Requirement: Only the stretch of the listing below that runs from the line with "Today, nearly one" through the line with "TelnetOptionHandler" is to be printed, exactly and with both ends.

Raw data:

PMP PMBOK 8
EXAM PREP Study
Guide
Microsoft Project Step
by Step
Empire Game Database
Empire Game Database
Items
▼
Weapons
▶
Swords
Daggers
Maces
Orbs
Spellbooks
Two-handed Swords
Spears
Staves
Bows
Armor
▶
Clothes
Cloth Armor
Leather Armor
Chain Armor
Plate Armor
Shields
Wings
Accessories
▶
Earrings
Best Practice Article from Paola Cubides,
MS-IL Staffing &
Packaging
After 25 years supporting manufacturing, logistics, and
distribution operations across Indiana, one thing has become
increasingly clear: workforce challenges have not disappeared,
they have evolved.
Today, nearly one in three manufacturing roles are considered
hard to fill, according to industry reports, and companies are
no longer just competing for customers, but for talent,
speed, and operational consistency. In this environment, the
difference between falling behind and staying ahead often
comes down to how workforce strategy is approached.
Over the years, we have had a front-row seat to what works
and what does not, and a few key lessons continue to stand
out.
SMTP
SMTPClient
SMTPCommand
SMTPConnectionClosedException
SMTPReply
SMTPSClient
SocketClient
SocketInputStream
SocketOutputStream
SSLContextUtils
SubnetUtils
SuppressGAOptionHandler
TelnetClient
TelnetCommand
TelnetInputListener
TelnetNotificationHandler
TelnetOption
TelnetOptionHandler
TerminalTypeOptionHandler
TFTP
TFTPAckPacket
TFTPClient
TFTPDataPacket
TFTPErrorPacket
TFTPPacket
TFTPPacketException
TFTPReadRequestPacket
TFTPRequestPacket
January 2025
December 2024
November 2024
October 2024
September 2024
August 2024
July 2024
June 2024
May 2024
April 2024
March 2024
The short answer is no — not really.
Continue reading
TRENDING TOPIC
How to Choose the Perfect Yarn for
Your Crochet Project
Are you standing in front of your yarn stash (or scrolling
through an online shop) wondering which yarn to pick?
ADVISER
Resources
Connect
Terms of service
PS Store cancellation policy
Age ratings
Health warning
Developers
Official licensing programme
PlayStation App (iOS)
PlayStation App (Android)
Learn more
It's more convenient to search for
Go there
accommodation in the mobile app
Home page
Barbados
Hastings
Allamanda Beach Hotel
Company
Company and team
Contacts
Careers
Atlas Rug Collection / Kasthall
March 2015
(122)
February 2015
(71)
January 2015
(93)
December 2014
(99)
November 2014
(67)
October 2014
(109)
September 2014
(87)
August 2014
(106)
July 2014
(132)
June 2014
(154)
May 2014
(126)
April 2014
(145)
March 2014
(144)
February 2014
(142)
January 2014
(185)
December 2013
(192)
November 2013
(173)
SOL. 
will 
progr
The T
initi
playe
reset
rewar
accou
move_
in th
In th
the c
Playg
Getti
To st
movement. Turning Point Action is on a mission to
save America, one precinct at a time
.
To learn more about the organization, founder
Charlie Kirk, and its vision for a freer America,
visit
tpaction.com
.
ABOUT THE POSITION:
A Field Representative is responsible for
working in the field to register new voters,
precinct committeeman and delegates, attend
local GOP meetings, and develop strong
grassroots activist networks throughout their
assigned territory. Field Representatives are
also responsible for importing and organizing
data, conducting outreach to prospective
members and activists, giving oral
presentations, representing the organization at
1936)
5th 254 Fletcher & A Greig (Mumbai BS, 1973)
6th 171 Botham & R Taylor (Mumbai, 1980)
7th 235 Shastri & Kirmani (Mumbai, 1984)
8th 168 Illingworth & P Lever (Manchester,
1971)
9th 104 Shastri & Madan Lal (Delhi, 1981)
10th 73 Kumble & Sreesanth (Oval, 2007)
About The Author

Result:
Today, nearly one in three manufacturing roles are considered
hard to fill, according to industry reports, and companies are
no longer just competing for customers, but for talent,
speed, and operational consistency. In this environment, the
difference between falling behind and staying ahead often
comes down to how workforce strategy is approached.
Over the years, we have had a front-row seat to what works
and what does not, and a few key lessons continue to stand
out.
SMTP
SMTPClient
SMTPCommand
SMTPConnectionClosedException
SMTPReply
SMTPSClient
SocketClient
SocketInputStream
SocketOutputStream
SSLContextUtils
SubnetUtils
SuppressGAOptionHandler
TelnetClient
TelnetCommand
TelnetInputListener
TelnetNotificationHandler
TelnetOption
TelnetOptionHandler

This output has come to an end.